▶ Material for this exercise
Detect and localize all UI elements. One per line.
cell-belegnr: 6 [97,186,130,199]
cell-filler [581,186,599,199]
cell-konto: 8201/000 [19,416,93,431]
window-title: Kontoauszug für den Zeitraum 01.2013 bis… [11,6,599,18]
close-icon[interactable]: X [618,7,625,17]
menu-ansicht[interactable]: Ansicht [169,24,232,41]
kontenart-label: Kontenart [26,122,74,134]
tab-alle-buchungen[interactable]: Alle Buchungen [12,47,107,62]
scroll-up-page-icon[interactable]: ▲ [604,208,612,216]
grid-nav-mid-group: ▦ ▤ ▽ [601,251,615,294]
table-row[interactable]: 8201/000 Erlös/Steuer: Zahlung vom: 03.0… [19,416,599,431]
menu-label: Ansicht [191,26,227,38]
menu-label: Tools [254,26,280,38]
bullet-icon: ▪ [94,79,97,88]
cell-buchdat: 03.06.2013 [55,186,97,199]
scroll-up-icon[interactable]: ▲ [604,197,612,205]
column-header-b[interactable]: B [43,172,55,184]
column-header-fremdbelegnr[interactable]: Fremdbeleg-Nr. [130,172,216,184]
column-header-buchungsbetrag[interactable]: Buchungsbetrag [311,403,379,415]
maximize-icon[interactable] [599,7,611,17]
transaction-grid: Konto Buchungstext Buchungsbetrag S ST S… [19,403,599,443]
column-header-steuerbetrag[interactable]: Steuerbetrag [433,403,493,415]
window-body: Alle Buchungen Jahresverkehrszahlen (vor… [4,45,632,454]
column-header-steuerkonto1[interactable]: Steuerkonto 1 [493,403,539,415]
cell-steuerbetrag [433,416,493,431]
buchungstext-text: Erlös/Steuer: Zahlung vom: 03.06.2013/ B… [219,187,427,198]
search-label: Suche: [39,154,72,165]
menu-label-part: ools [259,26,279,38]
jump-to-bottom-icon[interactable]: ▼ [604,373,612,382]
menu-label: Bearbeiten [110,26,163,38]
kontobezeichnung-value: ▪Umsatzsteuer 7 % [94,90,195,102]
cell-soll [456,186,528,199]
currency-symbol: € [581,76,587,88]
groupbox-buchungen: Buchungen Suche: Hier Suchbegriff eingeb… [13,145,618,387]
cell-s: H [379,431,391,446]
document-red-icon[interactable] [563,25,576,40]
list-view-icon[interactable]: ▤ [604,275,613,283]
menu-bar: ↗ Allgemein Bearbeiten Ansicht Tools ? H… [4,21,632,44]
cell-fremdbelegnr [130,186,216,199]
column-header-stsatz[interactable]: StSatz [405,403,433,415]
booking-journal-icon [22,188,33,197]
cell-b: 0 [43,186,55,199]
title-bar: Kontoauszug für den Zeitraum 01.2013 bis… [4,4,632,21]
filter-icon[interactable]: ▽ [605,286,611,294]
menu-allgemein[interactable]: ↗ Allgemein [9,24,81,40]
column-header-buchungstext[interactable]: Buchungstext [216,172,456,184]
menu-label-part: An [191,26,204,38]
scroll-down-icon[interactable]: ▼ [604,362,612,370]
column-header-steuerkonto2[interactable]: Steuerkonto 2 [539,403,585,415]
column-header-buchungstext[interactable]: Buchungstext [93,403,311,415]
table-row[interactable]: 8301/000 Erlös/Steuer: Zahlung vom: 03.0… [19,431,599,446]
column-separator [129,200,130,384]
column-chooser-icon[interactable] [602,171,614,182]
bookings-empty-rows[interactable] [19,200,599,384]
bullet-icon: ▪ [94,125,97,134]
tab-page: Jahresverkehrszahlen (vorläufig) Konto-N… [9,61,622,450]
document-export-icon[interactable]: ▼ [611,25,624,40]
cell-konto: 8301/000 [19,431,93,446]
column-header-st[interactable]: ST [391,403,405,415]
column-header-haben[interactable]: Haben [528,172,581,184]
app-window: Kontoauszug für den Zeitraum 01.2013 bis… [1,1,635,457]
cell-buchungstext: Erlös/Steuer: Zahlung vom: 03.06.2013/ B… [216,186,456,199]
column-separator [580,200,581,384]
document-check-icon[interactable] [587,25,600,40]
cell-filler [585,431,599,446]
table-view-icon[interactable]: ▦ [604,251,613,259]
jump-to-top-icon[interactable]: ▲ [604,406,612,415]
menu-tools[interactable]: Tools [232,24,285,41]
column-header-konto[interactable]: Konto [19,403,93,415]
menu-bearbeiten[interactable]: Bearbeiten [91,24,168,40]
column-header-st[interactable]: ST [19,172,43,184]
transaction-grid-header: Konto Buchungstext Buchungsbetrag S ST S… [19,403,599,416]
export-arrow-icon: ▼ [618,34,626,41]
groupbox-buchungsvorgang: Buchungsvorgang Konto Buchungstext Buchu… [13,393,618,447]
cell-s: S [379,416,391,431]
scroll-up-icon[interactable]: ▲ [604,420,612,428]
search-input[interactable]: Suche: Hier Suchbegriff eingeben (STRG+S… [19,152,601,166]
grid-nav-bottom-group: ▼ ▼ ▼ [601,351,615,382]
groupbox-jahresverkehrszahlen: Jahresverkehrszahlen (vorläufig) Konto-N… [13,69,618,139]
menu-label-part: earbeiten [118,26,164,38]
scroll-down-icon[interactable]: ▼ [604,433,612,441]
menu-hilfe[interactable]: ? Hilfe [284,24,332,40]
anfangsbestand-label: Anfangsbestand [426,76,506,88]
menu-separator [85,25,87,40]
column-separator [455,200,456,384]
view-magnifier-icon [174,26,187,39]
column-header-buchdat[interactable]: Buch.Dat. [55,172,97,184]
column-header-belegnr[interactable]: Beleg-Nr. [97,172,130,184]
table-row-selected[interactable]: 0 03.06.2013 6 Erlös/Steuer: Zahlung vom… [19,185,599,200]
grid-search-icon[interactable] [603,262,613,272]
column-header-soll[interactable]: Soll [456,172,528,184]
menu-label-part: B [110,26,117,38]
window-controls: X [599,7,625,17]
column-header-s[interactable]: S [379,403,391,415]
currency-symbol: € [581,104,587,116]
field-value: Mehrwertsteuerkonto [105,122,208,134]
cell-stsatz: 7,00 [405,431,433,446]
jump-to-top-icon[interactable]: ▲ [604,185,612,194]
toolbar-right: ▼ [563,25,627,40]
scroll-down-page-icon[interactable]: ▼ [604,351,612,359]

▶ What the exercise asks
When the material above is given again, every line must match it exactly.

▶ Solution to the exercise
Detect and localize all UI elements. One per line.
cell-belegnr: 6 [97,186,130,199]
cell-filler [581,186,599,199]
cell-konto: 8201/000 [19,416,93,431]
window-title: Kontoauszug für den Zeitraum 01.2013 bis… [11,6,599,18]
close-icon[interactable]: X [618,7,625,17]
menu-ansicht[interactable]: Ansicht [169,24,232,41]
kontenart-label: Kontenart [26,122,74,134]
tab-alle-buchungen[interactable]: Alle Buchungen [12,47,107,62]
scroll-up-page-icon[interactable]: ▲ [604,208,612,216]
grid-nav-mid-group: ▦ ▤ ▽ [601,251,615,294]
table-row[interactable]: 8201/000 Erlös/Steuer: Zahlung vom: 03.0… [19,416,599,431]
menu-label: Ansicht [191,26,227,38]
menu-label: Tools [254,26,280,38]
bullet-icon: ▪ [94,79,97,88]
cell-buchdat: 03.06.2013 [55,186,97,199]
scroll-up-icon[interactable]: ▲ [604,197,612,205]
column-header-b[interactable]: B [43,172,55,184]
column-header-fremdbelegnr[interactable]: Fremdbeleg-Nr. [130,172,216,184]
column-header-buchungsbetrag[interactable]: Buchungsbetrag [311,403,379,415]
maximize-icon[interactable] [599,7,611,17]
transaction-grid: Konto Buchungstext Buchungsbetrag S ST S… [19,403,599,443]
column-header-steuerbetrag[interactable]: Steuerbetrag [433,403,493,415]
window-body: Alle Buchungen Jahresverkehrszahlen (vor… [4,45,632,454]
column-header-steuerkonto1[interactable]: Steuerkonto 1 [493,403,539,415]
cell-steuerbetrag [433,416,493,431]
buchungstext-text: Erlös/Steuer: Zahlung vom: 03.06.2013/ B… [219,187,427,198]
search-label: Suche: [39,154,72,165]
menu-label-part: ools [259,26,279,38]
jump-to-bottom-icon[interactable]: ▼ [604,373,612,382]
menu-label: Bearbeiten [110,26,163,38]
kontobezeichnung-value: ▪Umsatzsteuer 7 % [94,90,195,102]
cell-soll [456,186,528,199]
currency-symbol: € [581,76,587,88]
groupbox-buchungen: Buchungen Suche: Hier Suchbegriff eingeb… [13,145,618,387]
cell-s: H [379,431,391,446]
document-red-icon[interactable] [563,25,576,40]
list-view-icon[interactable]: ▤ [604,275,613,283]
menu-bar: ↗ Allgemein Bearbeiten Ansicht Tools ? H… [4,21,632,44]
cell-fremdbelegnr [130,186,216,199]
column-header-stsatz[interactable]: StSatz [405,403,433,415]
booking-journal-icon [22,188,33,197]
cell-b: 0 [43,186,55,199]
title-bar: Kontoauszug für den Zeitraum 01.2013 bis… [4,4,632,21]
filter-icon[interactable]: ▽ [605,286,611,294]
menu-allgemein[interactable]: ↗ Allgemein [9,24,81,40]
column-header-buchungstext[interactable]: Buchungstext [216,172,456,184]
menu-label-part: An [191,26,204,38]
scroll-down-icon[interactable]: ▼ [604,362,612,370]
column-header-steuerkonto2[interactable]: Steuerkonto 2 [539,403,585,415]
column-header-buchungstext[interactable]: Buchungstext [93,403,311,415]
table-row[interactable]: 8301/000 Erlös/Steuer: Zahlung vom: 03.0… [19,431,599,446]
column-separator [129,200,130,384]
column-chooser-icon[interactable] [602,171,614,182]
bookings-empty-rows[interactable] [19,200,599,384]
bullet-icon: ▪ [94,125,97,134]
tab-page: Jahresverkehrszahlen (vorläufig) Konto-N… [9,61,622,450]
document-export-icon[interactable]: ▼ [611,25,624,40]
cell-konto: 8301/000 [19,431,93,446]
column-header-st[interactable]: ST [391,403,405,415]
column-header-haben[interactable]: Haben [528,172,581,184]
app-window: Kontoauszug für den Zeitraum 01.2013 bis… [1,1,635,457]
cell-buchungstext: Erlös/Steuer: Zahlung vom: 03.06.2013/ B… [216,186,456,199]
column-separator [580,200,581,384]
document-check-icon[interactable] [587,25,600,40]
cell-filler [585,431,599,446]
table-view-icon[interactable]: ▦ [604,251,613,259]
jump-to-top-icon[interactable]: ▲ [604,406,612,415]
menu-tools[interactable]: Tools [232,24,285,41]
column-header-konto[interactable]: Konto [19,403,93,415]
menu-bearbeiten[interactable]: Bearbeiten [91,24,168,40]
column-header-st[interactable]: ST [19,172,43,184]
transaction-grid-header: Konto Buchungstext Buchungsbetrag S ST S… [19,403,599,416]
export-arrow-icon: ▼ [618,34,626,41]
groupbox-buchungsvorgang: Buchungsvorgang Konto Buchungstext Buchu… [13,393,618,447]
cell-s: S [379,416,391,431]
scroll-up-icon[interactable]: ▲ [604,420,612,428]
search-input[interactable]: Suche: Hier Suchbegriff eingeben (STRG+S… [19,152,601,166]
grid-nav-bottom-group: ▼ ▼ ▼ [601,351,615,382]
groupbox-jahresverkehrszahlen: Jahresverkehrszahlen (vorläufig) Konto-N… [13,69,618,139]
menu-label-part: earbeiten [118,26,164,38]
scroll-down-icon[interactable]: ▼ [604,433,612,441]
menu-hilfe[interactable]: ? Hilfe [284,24,332,40]
anfangsbestand-label: Anfangsbestand [426,76,506,88]
menu-separator [85,25,87,40]
column-separator [455,200,456,384]
view-magnifier-icon [174,26,187,39]
column-header-buchdat[interactable]: Buch.Dat. [55,172,97,184]
column-header-belegnr[interactable]: Beleg-Nr. [97,172,130,184]
table-row-selected[interactable]: 0 03.06.2013 6 Erlös/Steuer: Zahlung vom… [19,185,599,200]
grid-search-icon[interactable] [603,262,613,272]
column-header-soll[interactable]: Soll [456,172,528,184]
menu-label-part: B [110,26,117,38]
window-controls: X [599,7,625,17]
column-header-s[interactable]: S [379,403,391,415]
currency-symbol: € [581,104,587,116]
field-value: Mehrwertsteuerkonto [105,122,208,134]
cell-stsatz: 7,00 [405,431,433,446]
jump-to-top-icon[interactable]: ▲ [604,185,612,194]
toolbar-right: ▼ [563,25,627,40]
scroll-down-page-icon[interactable]: ▼ [604,351,612,359]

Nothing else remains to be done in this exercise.